Friday, November 24, 2006

in the Year of the Drought*

by Joan Dobbie

Even now after so many years & many such trips &
so much loss I need to expound about that one
particular magnificent journey East. How I at age 42
swam my way over the breadth of America
in absolute harmony
with two 13 year old boys. My parents were still
both alive in those days & we were driving
to see them, but there was in those days
no hurry
so we hit every body of water between Oregon & New York State, and let me tell you
drought or no drought
there were plenty.

We swam in the Willamette before we left home
& we swam in the green Snake River the instant we hit
Idaho
& we drove up 5 miles of precarious cliffs
to swim in Angel Lake, Utah
& we swam in the Great Salt Lake
until Andy was crawling with shrimp
& we swam in the Horsetooth Reservoir
& we swam in the Boulder Reservoir
& we almost went tubing down Boulder Creek
& we hit at least 5 of the 10 thousand lakes
of Minnesota
& we spent half a day submerged in the huge dead
& therefore perfectly pure water of
Lake Superior & in Ontario Canada we swam
in the cooling
system of a nuclear reactor (by accident)
where the water was luxuriously warm
& in upstate New York I tell you
there are rivers & reservoirs
everywhere. We boated! We rafted! We walked
on the water-pipes. We enjoyed that water!

And the people--
that summer my mom & my dad still lived
in their house by the river, staring I think
at too many sunsets, but facing that sun
with such a magnificent vengeance! It was
the year of their 50th Wedding Anniversary &
they'd invited every relative between here & anywhere
on earth & God help the relative that didn't
show up. We celebrated night & day. We had a huge
50th Wedding Anniversary Wedding complete
with a rabbi flown in from Indiana,
150 Wedding guests, a many-tiered wedding cake,
a man with a video camera
& all the challa you could eat.

We said, Hitler, you ruined this couple's first
wedding
but this wedding no tyrant can touch!

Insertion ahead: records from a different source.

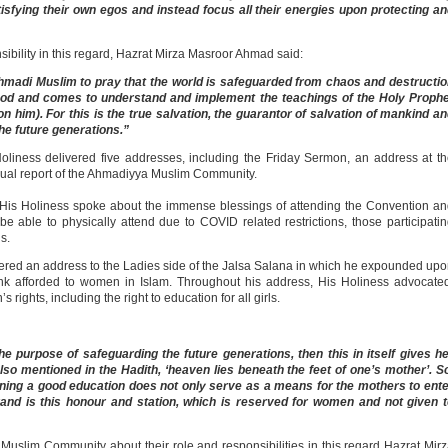
tisfying their own egos and instead focus all their energies upon protecting a
ibility in this regard, Hazrat Mirza Masroor Ahmad said:
 Ahmadi Muslim to pray that the world is safeguarded from chaos and destructi
God and comes to understand and implement the teachings of the Holy Prophe
im). For this is the true salvation, the guarantor of salvation of mankind a
the future generations.”
oliness delivered five addresses, including the Friday Sermon, an address at t
nnual report of the Ahmadiyya Muslim Community.
His Holiness spoke about the immense blessings of attending the Convention a
 able to physically attend due to COVID related restrictions, those participati
gs.
ered an address to the Ladies side of the Jalsa Salana in which he expounded up
nk afforded to women in Islam. Throughout his address, His Holiness advocate
rights, including the right to education for all girls.
e purpose of safeguarding the future generations, then this in itself gives h
also mentioned in the Hadith, ‘heaven lies beneath the feet of one’s mother’. S
aining a good education does not only serve as a means for the mothers to ent
rand is this honour and station, which is reserved for women and not given 
uslim Community about their role and responsibilities in this regard Hazrat Mir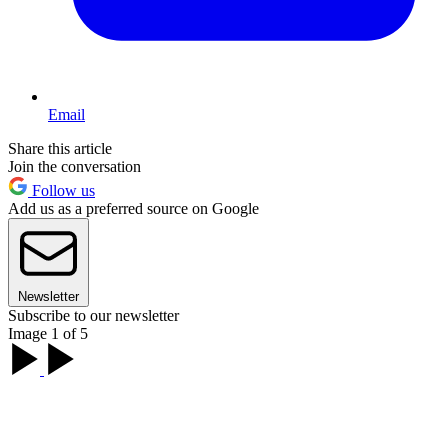
Email
Share this article
Join the conversation
Follow us
Add us as a preferred source on Google
Newsletter
Subscribe to our newsletter
Image 1 of 5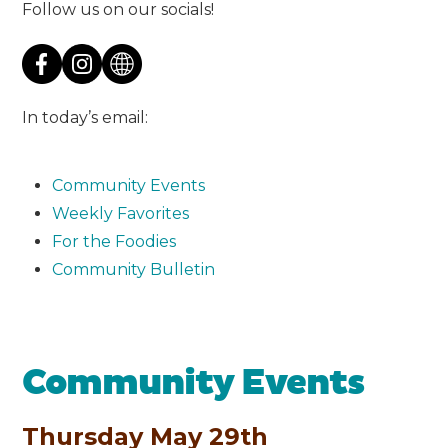
Follow us on our socials!
In today’s email:
Community Events
Weekly Favorites
For the Foodies
Community Bulletin
Community Events
Thursday May 29th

And no tyrant
did.
Not out loud. Not that year.
All the girls wore silk dresses.
And myself, I went off & got laid, exquisitely.
And Magda & Jonathan, they got pregnant again.
And the boys? Who knows what they did.
The air was ripe with bubbles.

Then driving back West we encountered
a rainbow
swimming in the mist of Niagara Falls,
a bear standing on his hind legs
by the roadside,
he looked like a boy in a bearsuit
& coming up over the mountains
we passed muledeer & eagles & marmots
& hovering over the buttes there were condors

& we chased girls in their fathers' red Fiats
at 100 miles an hour
& we slept in our favorite park of the dinosaurs,
where
we made sundials to the white of the moon.
We met a real skunk but who cares? He didn't stink.
& nowhere we went did it rain.

And we drove past huge herds of thin antelope
& we did not hit any rabbits
& we heard the coyotes howling
& we drove through a vast burning desert
immersed in the incense of sagebrush on fire--
& I said, Man, this is the best trip of my entire
life!
& Day said, I sure hope it's not the best trip
of my life, I'd hate it --
my best trip almost over -- & me just thirteen.